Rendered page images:

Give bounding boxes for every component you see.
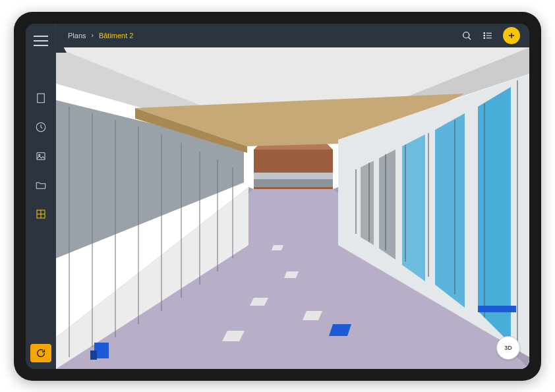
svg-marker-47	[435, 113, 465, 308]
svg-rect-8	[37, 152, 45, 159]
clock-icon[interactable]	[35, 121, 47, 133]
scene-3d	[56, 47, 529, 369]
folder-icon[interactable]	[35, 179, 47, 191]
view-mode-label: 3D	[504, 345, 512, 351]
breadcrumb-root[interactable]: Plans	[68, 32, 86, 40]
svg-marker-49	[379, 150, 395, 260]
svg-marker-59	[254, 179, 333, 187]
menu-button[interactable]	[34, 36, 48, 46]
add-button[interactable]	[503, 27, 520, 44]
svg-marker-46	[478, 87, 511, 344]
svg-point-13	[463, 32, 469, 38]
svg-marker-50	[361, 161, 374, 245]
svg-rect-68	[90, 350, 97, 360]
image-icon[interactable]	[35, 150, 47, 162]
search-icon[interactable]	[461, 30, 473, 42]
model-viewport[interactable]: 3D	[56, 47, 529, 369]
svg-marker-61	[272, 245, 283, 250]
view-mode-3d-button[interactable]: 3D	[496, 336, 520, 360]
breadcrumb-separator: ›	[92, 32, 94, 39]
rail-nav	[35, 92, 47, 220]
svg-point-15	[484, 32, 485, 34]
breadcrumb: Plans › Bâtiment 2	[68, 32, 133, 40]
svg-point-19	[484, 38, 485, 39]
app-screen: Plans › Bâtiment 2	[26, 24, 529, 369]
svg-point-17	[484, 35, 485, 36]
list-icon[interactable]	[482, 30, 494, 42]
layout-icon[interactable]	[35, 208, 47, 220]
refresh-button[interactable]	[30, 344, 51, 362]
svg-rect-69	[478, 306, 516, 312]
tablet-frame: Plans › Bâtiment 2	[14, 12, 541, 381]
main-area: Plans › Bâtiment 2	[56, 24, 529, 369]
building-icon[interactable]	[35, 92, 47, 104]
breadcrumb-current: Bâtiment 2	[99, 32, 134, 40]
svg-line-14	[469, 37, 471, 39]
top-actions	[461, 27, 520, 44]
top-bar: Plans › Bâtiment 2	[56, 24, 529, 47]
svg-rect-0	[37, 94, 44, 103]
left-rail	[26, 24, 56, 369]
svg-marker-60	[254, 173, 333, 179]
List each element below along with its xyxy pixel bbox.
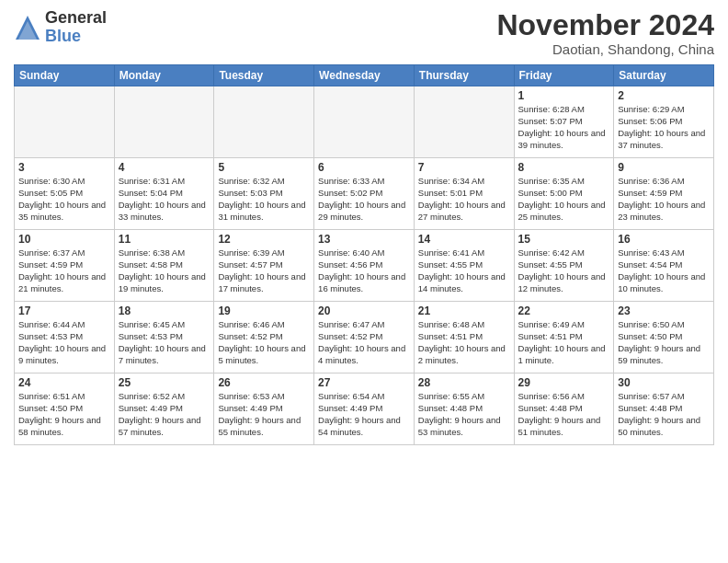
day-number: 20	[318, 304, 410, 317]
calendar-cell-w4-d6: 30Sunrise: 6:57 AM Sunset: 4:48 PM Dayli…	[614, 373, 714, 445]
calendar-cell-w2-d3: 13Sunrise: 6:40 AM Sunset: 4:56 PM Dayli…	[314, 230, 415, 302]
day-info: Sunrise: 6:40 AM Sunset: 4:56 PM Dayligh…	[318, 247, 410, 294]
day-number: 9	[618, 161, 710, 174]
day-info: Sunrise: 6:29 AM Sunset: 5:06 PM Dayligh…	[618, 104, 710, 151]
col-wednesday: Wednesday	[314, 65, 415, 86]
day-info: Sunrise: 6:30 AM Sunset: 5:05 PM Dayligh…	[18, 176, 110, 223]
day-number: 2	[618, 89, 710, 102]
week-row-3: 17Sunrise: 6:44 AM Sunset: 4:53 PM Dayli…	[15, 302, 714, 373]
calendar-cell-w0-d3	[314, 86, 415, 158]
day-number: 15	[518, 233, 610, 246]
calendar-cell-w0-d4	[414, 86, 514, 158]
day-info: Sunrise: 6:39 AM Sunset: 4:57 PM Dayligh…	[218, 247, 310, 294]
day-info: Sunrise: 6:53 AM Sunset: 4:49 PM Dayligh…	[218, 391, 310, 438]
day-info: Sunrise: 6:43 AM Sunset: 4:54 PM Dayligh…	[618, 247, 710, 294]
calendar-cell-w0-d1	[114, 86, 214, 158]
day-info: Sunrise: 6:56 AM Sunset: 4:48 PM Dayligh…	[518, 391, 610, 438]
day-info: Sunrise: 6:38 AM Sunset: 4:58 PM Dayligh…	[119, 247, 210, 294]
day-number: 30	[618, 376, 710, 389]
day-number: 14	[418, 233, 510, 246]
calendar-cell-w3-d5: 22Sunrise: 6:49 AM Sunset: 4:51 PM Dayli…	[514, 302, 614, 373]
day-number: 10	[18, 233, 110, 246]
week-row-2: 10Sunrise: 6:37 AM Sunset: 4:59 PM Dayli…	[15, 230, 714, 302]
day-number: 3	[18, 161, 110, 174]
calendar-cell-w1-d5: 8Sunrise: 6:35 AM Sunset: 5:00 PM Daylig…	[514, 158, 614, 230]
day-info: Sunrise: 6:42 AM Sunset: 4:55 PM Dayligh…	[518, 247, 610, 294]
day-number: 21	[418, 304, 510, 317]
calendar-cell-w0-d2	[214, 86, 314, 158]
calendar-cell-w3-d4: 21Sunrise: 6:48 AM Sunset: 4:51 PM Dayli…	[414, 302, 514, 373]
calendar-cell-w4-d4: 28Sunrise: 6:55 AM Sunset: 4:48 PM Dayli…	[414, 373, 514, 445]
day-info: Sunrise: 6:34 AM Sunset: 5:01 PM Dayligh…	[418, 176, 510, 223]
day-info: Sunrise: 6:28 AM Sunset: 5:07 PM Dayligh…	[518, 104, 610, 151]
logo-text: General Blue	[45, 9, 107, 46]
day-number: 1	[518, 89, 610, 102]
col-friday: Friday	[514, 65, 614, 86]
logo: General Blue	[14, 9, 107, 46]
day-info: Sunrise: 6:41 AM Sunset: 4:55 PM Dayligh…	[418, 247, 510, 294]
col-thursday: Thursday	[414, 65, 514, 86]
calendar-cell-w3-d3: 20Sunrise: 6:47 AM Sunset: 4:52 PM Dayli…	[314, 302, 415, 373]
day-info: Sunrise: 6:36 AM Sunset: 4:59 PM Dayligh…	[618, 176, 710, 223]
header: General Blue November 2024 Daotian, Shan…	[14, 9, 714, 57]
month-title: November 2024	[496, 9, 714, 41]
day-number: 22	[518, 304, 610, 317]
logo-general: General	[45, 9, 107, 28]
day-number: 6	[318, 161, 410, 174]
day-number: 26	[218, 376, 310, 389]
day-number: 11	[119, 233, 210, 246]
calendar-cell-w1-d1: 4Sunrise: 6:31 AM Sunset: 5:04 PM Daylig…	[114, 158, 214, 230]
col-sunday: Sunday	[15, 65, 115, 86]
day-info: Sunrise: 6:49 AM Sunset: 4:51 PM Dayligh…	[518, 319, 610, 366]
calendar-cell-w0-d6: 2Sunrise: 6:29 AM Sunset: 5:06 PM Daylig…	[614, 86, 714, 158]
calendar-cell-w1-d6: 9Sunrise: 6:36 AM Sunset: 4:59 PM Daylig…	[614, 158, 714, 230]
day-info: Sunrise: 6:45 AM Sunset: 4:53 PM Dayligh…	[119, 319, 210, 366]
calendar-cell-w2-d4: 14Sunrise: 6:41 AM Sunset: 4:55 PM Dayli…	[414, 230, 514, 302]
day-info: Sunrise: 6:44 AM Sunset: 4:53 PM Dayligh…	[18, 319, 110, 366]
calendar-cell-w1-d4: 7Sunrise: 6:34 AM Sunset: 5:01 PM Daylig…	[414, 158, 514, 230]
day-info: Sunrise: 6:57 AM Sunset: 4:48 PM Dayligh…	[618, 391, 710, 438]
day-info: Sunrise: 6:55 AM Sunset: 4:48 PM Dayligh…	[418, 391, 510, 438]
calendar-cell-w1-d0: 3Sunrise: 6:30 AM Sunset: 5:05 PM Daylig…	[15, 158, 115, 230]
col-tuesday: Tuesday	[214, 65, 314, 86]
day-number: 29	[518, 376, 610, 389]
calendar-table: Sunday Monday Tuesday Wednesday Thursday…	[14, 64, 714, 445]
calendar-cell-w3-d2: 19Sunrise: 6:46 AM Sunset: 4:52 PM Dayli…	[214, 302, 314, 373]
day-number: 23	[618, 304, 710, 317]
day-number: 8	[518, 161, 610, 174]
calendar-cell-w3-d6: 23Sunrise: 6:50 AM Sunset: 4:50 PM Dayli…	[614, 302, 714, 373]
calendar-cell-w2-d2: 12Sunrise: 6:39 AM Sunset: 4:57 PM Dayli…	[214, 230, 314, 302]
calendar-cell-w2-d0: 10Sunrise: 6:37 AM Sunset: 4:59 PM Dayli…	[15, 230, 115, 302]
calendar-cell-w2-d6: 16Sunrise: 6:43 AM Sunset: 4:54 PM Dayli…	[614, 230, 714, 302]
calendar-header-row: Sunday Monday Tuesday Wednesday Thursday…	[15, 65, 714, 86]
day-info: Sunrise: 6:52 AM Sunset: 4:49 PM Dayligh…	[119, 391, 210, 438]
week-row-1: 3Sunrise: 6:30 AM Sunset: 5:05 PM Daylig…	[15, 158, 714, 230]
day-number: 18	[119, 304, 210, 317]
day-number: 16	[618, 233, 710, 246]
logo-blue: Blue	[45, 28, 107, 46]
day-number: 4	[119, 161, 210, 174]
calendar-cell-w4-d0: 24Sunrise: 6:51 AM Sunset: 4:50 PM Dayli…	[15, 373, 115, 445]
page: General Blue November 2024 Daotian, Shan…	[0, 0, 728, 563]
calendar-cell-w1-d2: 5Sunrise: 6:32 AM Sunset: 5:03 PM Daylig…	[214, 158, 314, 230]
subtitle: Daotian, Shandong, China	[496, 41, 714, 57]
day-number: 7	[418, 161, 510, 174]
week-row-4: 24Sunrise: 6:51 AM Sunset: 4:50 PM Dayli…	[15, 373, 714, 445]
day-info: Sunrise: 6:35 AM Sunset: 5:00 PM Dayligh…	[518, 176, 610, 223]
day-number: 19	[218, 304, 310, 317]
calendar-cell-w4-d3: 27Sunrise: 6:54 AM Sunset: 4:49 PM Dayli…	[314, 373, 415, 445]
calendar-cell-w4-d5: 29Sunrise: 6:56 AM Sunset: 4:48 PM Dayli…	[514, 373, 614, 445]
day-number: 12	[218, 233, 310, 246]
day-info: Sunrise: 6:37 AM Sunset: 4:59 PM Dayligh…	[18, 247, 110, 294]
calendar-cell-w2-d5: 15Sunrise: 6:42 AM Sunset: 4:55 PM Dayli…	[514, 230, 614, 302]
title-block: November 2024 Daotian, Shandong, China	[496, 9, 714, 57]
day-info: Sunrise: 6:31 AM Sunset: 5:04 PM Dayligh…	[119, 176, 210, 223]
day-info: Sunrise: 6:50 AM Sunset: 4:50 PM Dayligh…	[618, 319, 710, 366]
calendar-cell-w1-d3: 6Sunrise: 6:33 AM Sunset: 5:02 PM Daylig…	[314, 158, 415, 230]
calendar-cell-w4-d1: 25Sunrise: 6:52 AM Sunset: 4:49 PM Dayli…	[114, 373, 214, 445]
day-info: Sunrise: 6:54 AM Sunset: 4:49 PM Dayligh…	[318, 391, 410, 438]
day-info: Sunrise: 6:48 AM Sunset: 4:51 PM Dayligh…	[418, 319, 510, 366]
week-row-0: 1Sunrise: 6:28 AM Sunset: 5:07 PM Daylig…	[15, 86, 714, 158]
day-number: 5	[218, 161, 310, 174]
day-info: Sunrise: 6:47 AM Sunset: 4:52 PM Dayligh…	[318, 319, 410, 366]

...

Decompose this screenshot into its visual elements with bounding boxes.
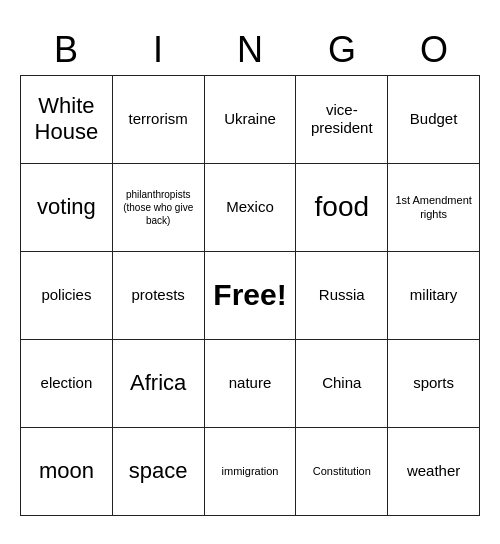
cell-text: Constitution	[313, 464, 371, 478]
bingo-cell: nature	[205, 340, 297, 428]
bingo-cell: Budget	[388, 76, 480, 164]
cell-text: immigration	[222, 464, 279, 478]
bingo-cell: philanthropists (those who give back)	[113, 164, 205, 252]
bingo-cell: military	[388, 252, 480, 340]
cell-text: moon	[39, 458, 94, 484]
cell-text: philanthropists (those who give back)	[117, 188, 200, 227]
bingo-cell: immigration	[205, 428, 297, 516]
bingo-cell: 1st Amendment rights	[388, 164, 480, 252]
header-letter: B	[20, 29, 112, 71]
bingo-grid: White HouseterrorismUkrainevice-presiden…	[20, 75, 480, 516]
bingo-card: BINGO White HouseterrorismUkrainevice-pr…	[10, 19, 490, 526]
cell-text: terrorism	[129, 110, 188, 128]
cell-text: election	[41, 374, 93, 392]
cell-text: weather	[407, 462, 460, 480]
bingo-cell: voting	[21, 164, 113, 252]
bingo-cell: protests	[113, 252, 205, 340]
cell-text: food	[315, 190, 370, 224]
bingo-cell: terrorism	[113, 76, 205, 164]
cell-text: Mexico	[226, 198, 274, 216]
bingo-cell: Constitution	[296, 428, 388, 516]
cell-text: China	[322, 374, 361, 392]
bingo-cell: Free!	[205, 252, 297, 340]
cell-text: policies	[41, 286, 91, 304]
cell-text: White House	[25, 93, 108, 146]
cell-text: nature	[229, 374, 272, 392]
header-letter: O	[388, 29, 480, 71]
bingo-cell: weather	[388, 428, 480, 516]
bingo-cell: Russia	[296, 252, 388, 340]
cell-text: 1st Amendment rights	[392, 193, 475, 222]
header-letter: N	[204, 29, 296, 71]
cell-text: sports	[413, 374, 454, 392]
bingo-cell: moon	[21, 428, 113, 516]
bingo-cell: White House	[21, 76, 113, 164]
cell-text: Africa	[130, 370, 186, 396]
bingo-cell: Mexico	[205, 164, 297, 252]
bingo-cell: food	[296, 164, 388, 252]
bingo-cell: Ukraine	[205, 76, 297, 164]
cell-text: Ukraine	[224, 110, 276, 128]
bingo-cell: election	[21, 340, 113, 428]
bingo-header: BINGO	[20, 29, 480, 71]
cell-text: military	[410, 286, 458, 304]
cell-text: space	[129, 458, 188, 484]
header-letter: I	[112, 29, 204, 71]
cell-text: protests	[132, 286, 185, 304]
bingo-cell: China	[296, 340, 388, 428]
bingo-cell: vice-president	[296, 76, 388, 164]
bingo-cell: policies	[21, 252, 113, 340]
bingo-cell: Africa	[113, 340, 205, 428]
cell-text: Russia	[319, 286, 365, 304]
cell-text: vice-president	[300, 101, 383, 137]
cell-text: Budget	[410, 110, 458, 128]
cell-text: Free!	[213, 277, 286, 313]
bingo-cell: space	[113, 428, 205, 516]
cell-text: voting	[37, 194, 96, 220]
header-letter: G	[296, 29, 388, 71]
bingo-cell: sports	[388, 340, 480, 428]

▶ **About this task**
For the string "Monday", go through the entries above and copy each line where it occurs.

▶ **The completed task**
calendar-table: Sunday Monday Tuesday Wednesday Thursday…	[14, 64, 714, 445]
calendar-header-row: Sunday Monday Tuesday Wednesday Thursday…	[15, 65, 714, 86]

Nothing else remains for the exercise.